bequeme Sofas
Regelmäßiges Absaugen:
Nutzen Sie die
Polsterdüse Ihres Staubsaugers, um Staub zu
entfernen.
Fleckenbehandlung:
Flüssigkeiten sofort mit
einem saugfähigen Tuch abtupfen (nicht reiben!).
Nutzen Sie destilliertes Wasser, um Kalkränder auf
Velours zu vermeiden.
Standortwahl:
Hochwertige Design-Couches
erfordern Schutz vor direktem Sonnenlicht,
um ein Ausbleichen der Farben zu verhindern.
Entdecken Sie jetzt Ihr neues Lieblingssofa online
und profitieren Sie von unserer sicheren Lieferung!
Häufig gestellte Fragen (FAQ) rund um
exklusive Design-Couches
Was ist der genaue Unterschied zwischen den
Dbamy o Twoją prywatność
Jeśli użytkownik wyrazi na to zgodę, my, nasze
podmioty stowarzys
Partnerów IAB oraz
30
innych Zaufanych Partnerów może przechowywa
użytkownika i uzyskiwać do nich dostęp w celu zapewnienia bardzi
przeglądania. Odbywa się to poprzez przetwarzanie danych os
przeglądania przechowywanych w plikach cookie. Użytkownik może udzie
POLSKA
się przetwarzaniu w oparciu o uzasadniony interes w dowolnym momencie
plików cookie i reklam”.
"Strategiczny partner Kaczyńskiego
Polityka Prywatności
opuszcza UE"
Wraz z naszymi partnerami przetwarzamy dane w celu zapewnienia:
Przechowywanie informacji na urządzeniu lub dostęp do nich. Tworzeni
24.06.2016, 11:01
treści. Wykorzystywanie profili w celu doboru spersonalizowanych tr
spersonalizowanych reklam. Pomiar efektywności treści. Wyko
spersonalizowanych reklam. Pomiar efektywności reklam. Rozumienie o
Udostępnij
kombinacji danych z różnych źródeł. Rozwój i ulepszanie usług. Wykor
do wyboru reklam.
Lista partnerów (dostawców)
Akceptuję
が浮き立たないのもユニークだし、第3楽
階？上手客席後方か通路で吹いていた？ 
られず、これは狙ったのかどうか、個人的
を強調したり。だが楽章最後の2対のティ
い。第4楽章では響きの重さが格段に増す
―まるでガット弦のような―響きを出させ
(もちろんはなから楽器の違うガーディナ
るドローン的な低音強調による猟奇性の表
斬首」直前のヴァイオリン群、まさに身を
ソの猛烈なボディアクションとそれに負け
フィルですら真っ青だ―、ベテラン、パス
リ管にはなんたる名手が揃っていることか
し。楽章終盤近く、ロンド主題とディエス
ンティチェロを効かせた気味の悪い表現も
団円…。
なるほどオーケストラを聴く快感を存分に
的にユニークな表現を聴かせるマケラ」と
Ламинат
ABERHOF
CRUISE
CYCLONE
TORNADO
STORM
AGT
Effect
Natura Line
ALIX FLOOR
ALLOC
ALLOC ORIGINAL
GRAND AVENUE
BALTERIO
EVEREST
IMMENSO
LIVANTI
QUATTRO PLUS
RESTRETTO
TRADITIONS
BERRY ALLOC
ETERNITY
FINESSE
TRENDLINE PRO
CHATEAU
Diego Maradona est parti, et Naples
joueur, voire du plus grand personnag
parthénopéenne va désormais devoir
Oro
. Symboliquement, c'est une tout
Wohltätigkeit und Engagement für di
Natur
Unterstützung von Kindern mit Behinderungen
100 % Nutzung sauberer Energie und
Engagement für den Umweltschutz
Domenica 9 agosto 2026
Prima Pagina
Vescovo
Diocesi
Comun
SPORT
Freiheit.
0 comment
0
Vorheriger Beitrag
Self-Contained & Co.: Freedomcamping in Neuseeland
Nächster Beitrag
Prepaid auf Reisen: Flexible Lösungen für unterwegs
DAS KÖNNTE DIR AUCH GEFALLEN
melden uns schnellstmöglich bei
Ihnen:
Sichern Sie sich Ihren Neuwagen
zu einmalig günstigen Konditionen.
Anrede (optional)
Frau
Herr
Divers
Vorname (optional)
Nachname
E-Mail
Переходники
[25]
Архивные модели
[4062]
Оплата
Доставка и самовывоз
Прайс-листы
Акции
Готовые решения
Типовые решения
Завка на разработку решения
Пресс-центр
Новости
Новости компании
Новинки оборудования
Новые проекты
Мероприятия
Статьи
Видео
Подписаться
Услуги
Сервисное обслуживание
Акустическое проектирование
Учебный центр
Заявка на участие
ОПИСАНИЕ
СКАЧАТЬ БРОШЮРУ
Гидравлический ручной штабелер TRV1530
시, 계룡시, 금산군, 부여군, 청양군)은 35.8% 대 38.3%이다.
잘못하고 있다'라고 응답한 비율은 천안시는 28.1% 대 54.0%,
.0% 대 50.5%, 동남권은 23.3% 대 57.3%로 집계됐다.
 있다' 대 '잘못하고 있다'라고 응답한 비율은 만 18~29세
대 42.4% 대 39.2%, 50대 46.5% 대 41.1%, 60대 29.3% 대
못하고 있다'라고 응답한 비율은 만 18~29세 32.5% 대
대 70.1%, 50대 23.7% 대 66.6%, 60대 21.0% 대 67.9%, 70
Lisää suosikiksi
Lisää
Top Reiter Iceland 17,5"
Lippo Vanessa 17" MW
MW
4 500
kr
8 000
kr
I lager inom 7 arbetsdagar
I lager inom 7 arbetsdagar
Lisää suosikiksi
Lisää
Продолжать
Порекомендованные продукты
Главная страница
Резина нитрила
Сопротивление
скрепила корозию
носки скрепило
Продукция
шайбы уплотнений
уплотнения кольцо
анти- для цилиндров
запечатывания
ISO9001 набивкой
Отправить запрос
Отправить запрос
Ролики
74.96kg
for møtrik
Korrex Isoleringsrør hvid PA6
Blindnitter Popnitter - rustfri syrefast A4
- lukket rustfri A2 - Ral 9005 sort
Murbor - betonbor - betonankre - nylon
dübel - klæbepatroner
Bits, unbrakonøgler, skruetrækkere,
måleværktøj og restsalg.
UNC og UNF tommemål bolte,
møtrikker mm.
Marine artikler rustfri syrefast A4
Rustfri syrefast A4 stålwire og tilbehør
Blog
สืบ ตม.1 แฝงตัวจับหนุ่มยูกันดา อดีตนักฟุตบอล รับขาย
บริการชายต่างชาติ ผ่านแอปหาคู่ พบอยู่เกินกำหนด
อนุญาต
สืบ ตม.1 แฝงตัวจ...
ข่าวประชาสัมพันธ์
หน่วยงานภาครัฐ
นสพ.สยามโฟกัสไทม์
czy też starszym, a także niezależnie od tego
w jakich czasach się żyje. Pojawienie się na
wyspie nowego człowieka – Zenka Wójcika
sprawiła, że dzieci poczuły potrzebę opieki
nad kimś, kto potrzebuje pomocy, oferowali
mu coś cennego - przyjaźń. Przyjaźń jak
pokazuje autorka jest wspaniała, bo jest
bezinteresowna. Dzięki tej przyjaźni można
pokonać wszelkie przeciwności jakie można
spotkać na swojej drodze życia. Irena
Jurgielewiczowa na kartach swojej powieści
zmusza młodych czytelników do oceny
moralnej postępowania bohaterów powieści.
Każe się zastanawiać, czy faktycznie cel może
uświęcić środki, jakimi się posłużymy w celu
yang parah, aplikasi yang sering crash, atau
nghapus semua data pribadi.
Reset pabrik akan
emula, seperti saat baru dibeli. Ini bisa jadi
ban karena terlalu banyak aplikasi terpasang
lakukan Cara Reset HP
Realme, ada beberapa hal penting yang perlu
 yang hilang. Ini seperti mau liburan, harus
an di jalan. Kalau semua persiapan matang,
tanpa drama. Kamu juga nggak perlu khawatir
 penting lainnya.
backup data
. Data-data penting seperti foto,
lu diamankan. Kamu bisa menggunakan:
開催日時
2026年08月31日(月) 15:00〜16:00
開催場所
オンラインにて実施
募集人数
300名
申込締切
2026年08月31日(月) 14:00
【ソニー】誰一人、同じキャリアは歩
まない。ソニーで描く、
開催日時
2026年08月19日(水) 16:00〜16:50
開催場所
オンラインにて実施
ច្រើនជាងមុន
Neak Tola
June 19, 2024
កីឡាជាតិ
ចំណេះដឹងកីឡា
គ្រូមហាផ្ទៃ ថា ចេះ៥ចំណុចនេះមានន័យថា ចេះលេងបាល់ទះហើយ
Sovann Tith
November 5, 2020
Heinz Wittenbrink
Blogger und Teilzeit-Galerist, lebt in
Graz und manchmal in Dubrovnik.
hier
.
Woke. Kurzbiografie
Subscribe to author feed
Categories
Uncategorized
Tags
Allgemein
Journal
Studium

* * * * *

▸ Task prompt: Check each line of the data above for the word "penting" and state how many lines contain it, with no other text.

▸ Written response: 3